Some women complain that they can't be priests, but the vast majority of men can't be priests either.
For one thing, the vast majority of men aren't Catholic. But even the vast majority of Catholic men cannot be priests. Why? Because they haven't been "called."
The priesthood is a vocation to which one is summoned, not an entitlement.
Likewise, some working women complain that they've been passed over for management positions, but the vast majority of men are passed over, too.
An employee who wants to pursue the management track has to be invited to do so. Mere desire does not suffice.
Executives consider many things when choosing candidates for management – a myriad of specific personality traits, skill sets and intangibles. Sometimes executives choose the right persons for advancement, sometimes the wrong ones.
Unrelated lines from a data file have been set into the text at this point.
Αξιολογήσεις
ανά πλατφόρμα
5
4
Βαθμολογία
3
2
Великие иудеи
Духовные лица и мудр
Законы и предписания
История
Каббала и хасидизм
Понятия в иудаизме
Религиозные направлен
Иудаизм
But it's their decision to make.
We don't know if Stephanie Odle is management material, but she wanted to be a manager. Unfortunately, her superiors at Wal-Mart did not see her management potential.
This made Odle mad. When a nationwide class action suit was filed on behalf of 1.5 million female Wal-Mart workers in 2001, Odle was in that number.
This past June, however, the U.S. Supreme Court sensibly ruled that female employees working different jobs under different supervisors at different stores have too little in common to constitute a single class. The issue seemed settled.
But the prospect of suing Wal-Mart, and squeezing out tens of millions in fees, proved too tempting for the trial bar.
Now Odle has initiated a statewide class action against Wal-Mart, filing suit in the Northern District of Texas, Dallas Division -- with the hope of representing up to 45,000 female Texas employees.
This, too, is a patchwork class, but Odle presses on.
She's asking for back pay, front pay, general and special damages for lost compensation and job benefits, and exemplary and punitive damages.
To us, she just doesn't seem like management material.